A thought may come up, “why can’t I make this feeling go away!?!?” An answer could be that you haven’t felt it. You’re trying to think your way out of it.
“The best way out is always through.” –Robert Frost
We try to go around the feelings by avoidance, escape, and resistance. Frost distills the idea that if you really want “out,” avoidance, escape, and resistance won’t work–at least not long term. You have to move “through”–you have to feel it.
Often we’ll say to ourselves, “I can’t feel ____. I must stop feeling it.” It’s like if you continually tell yourself to stop thinking about the color blue… you’re going to think about the color blue.

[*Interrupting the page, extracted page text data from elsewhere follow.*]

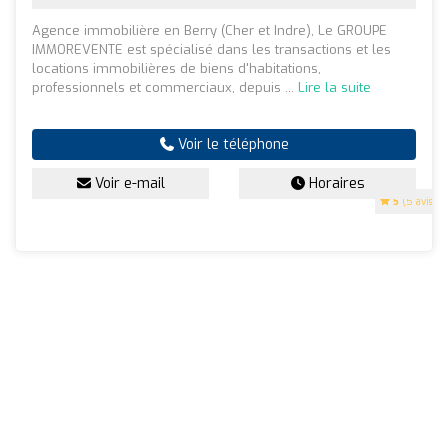
Agence immobilière en Berry (Cher et Indre), Le GROUPE
IMMOREVENTE est spécialisé dans les transactions et les
locations immobilières de biens d'habitations,
professionnels et commerciaux, depuis ...
Lire la suite
Voir le téléphone
Voir e-mail
Horaires
5
(5 avis)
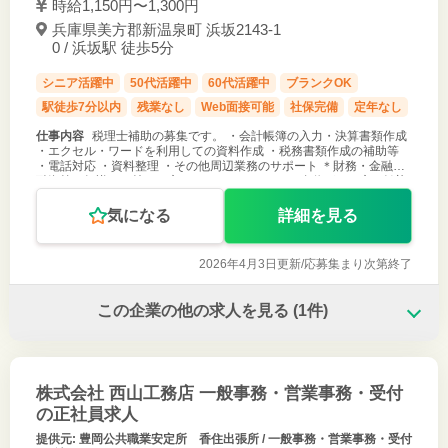
時給1,150円〜1,300円
兵庫県美方郡新温泉町 浜坂2143-1
0 / 浜坂駅 徒歩5分
シニア活躍中
50代活躍中
60代活躍中
ブランクOK
駅徒歩7分以内
残業なし
Web面接可能
社保完備
定年なし
仕事内容
税理士補助の募集です。 ・会計帳簿の入力・決算書類作成
・エクセル・ワードを利用しての資料作成 ・税務書類作成の補助等
・電話対応 ・資料整理 ・その他周辺業務のサポート ＊財務・金融・
融資等の知識をお持ちの方、パソコンのスキルに自信がある方は歓迎
します。 ご
気になる
詳細を見る
2026年4月3日更新/
応募集まり次第終了
この企業の他の求人を見る
(1件)
株式会社 西山工務店 一般事務・営業事務・受付
の正社員求人
提供元: 豊岡公共職業安定所 香住出張所 / 一般事務・営業事務・受付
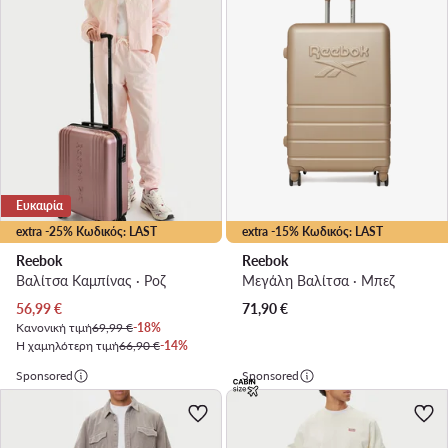
Ευκαιρία
extra -25% Κωδικός: LAST
extra -15% Κωδικός: LAST
Reebok
Reebok
Βαλίτσα Καμπίνας · Ροζ
Μεγάλη Βαλίτσα · Μπεζ
Τρέχουσα τιμή
56,99
€
71,90
€
Κανονική τιμή
69,99 €
-18%
Η χαμηλότερη τιμή
66,90 €
-14%
Sponsored
Sponsored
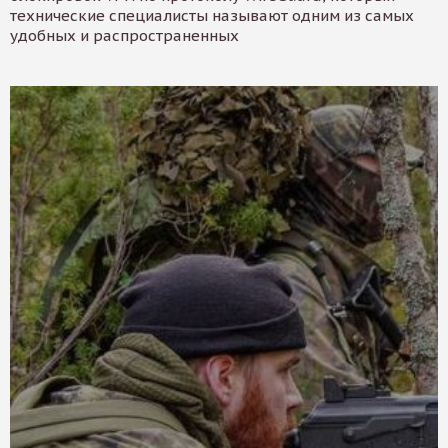
технические специалисты называют одним из самых
удобных и распространенных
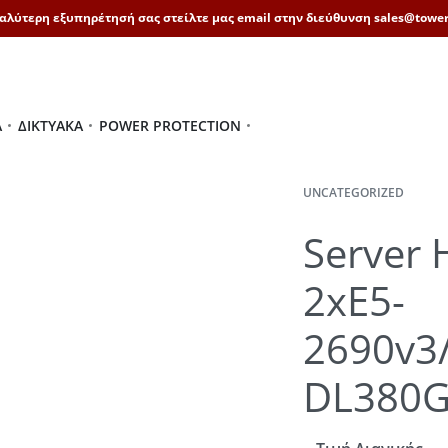
καλύτερη εξυπηρέτησή σας στείλτε μας email στην διεύθυνση sales@tower
Ά
ΔΙΚΤΥΑΚΆ
POWER PROTECTION
UNCATEGORIZED
Server 
2xE5-
2690v3
DL380G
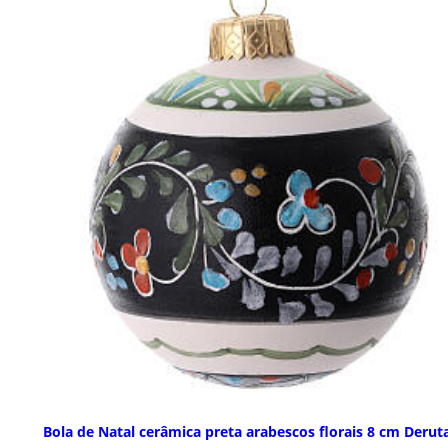
Bola de Natal cerâmica preta arabescos florais 8 cm Derut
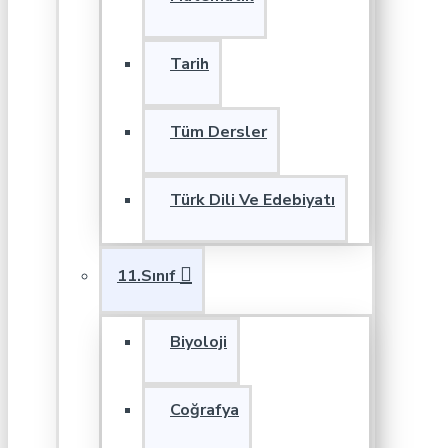
Tarih
Tüm Dersler
Türk Dili Ve Edebiyatı
11.Sınıf
Biyoloji
Coğrafya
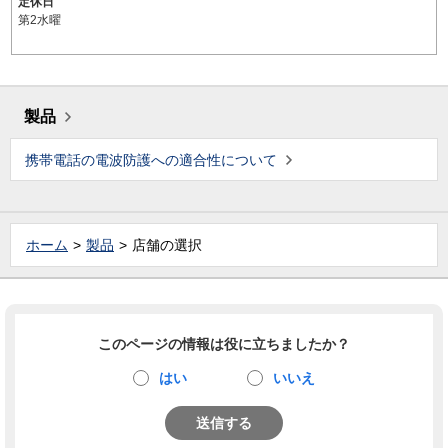
定休日
第2水曜
製品
携帯電話の電波防護への適合性について
ホーム
製品
店舗の選択
このページの情報は役に立ちましたか？
はい
いいえ
送信する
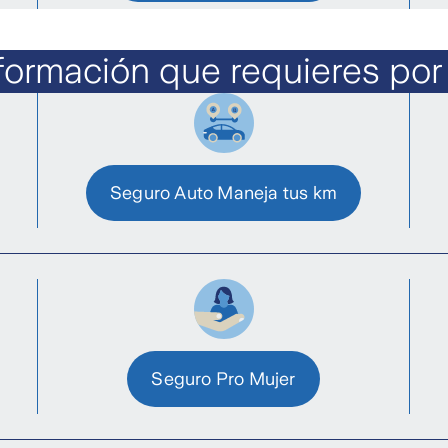
nformación que requieres por
Seguro Auto Maneja tus km
Seguro Pro Mujer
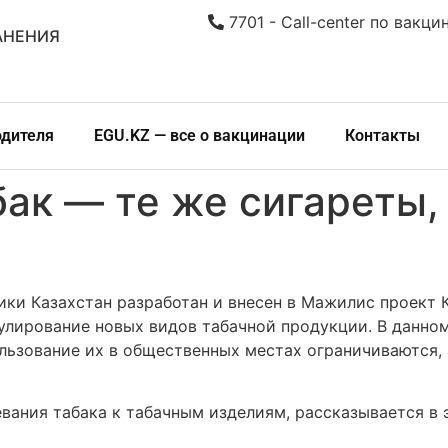
7701 - Call-center по вакци
АНЕНИЯ
одителя
EGU.KZ — все о вакцинации
Контакты
ак — те же сигареты,
ки Казахстан разработан и внесен в Мажилис проект К
улирование новых видов табачной продукции. В данно
ользование их в общественных местах ограничиваются
ания табака к табачным изделиям, рассказывается в э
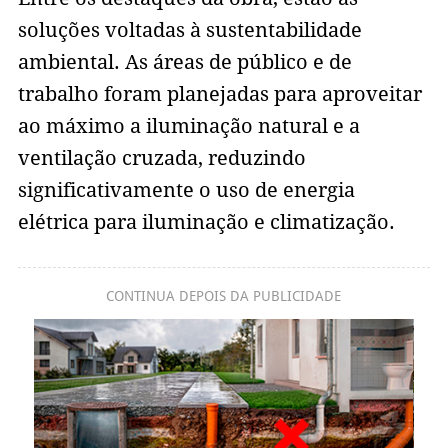
soluções voltadas à sustentabilidade
ambiental. As áreas de público e de
trabalho foram planejadas para aproveitar
ao máximo a iluminação natural e a
ventilação cruzada, reduzindo
significativamente o uso de energia
elétrica para iluminação e climatização.
CONTINUA DEPOIS DA PUBLICIDADE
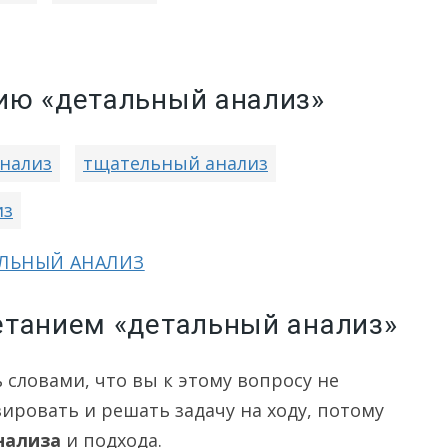
ию «детальный анализ»
нализ
тщательный анализ
из
АЛЬНЫЙ АНАЛИЗ
етанием «детальный анализ»
 словами, что вы к этому вопросу не
зировать и решать задачу на ходу, потому
нализа
и подхода.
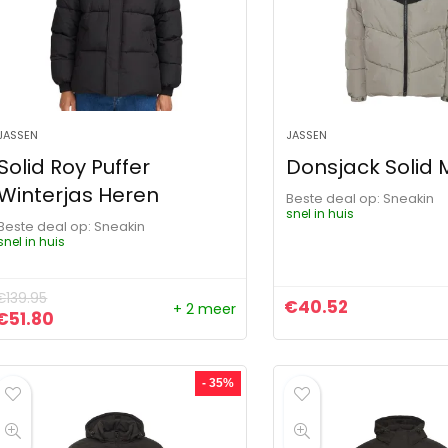
JASSEN
JASSEN
Solid Roy Puffer
Donsjack Solid M
Winterjas Heren
Beste deal op:
Sneakin
snel in huis
Beste deal op:
Sneakin
snel in huis
€
139.95
€
40.52
+ 2 meer
Oorspronkelijke prijs was: €139.95.
Huidige prijs is: €51.80.
€
51.80
- 35%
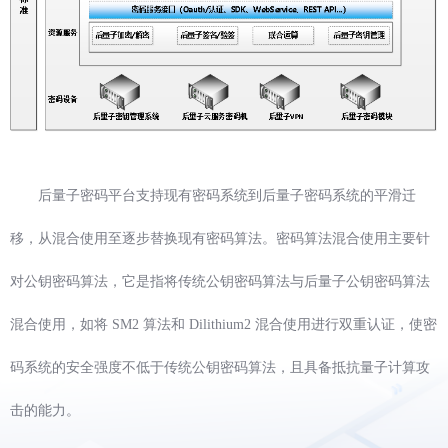
后量子密码平台支持现有密码系统到后量子密码系统的平滑迁
移，从混合使用至逐步替换现有密码算法。密码算法混合使用主要针
对公钥密码算法，它是指将传统公钥密码算法与后量子公钥密码算法
混合使用，如将 SM2 算法和 Dilithium2 混合使用进行双重认证，使密
码系统的安全强度不低于传统公钥密码算法，且具备抵抗量子计算攻
击的能力。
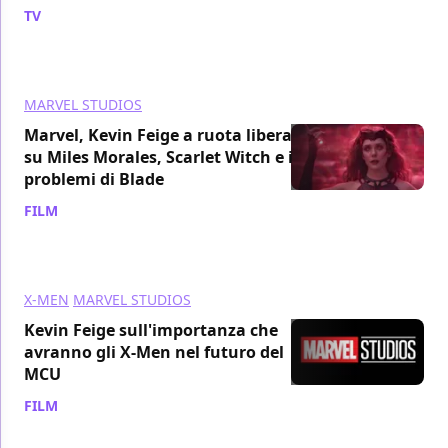
TV
/ 11 nov 2024
MARVEL STUDIOS
Marvel, Kevin Feige a ruota libera
su Miles Morales, Scarlet Witch e i
problemi di Blade
FILM
/ 10 nov 2024
X-MEN
MARVEL STUDIOS
Kevin Feige sull'importanza che
avranno gli X-Men nel futuro del
MCU
FILM
/ 10 nov 2024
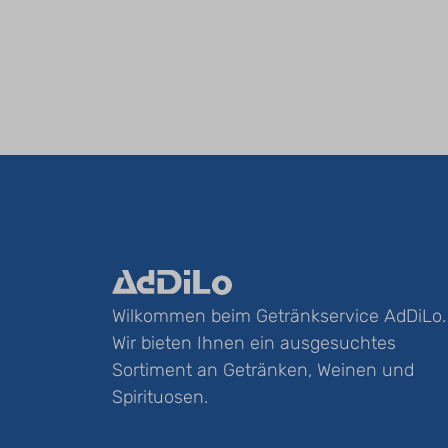
Wilkommen beim Getränkservice AdDiLo.
Wir bieten Ihnen ein ausgesuchtes
Sortiment an Getränken, Weinen und
Spirituosen.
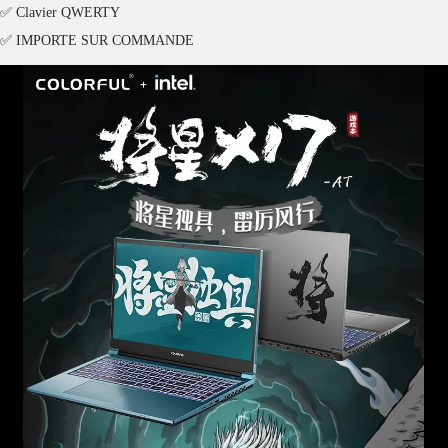
✅ Clavier QWERTY
✅ IMPORTE SUR COMMANDE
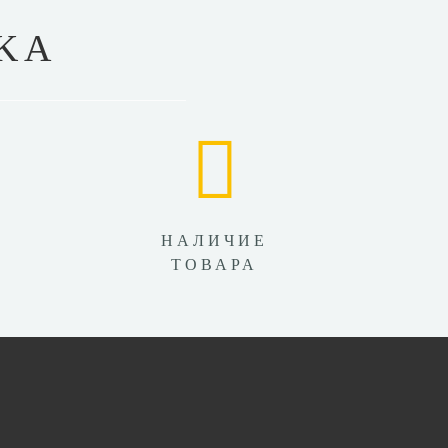
KA
НАЛИЧИЕ
ТОВАРА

I believe that much of the Western world is turning to yoga for this very reason: to feel. We tend to be so disconnected from our bodies that we think the mind can get us out of the discomfort. Yoga asks you to dissolve the mind/body dichotomy–to go inward–to see that feelings cannot be resolved by the mind.
In fact, when you avoid, escape, or resist, you’re likely missing a very important lesson that your body is trying to teach you. This is often called “intuition” or your “gut.” Your gut feelings, your intuition, does not function in words. It requires you to feel.
So today, I challenge you to feel.
Easier said than done, right? Not necessarily. Feeling is simply breathing and welcoming the body’s reactions. Suffering and long term discomfort occur when we RESIST the feelings. We create stories (words and thoughts) around the pain, instead of allowing the feeling to arise and process.
For the expert thinkers out there, I will break it into steps:
- A feeling arises.
- Pause and notice it.
- Welcome it. Actually say to yourself, “I allow this feeling to come up.”
- Watch the feeling, bringing breath into it.
- Notice the story that you try to create around it.
- Imagine the sensations dissolving with breath.
- Sit and watch the feeling as long as you can.
As you move through you day, try this. Start small. Feel your clothes on your skin, feel your feet on the ground, feel water going down your throat.
Then notice the bigger feelings come up. Stress, for example, has the ability to make you work harder and escape. What if you just took a moment (just a moment) to be with it? Acknowledge that you’re completely capable of handling your work and if you’re not, then change it. Stress is merely a feeling.
In this thinking society, this is the cure for uncomfortable feelings: go inward, not outward. Feel, don’t think. Reawaken your intuition. Be your own teacher.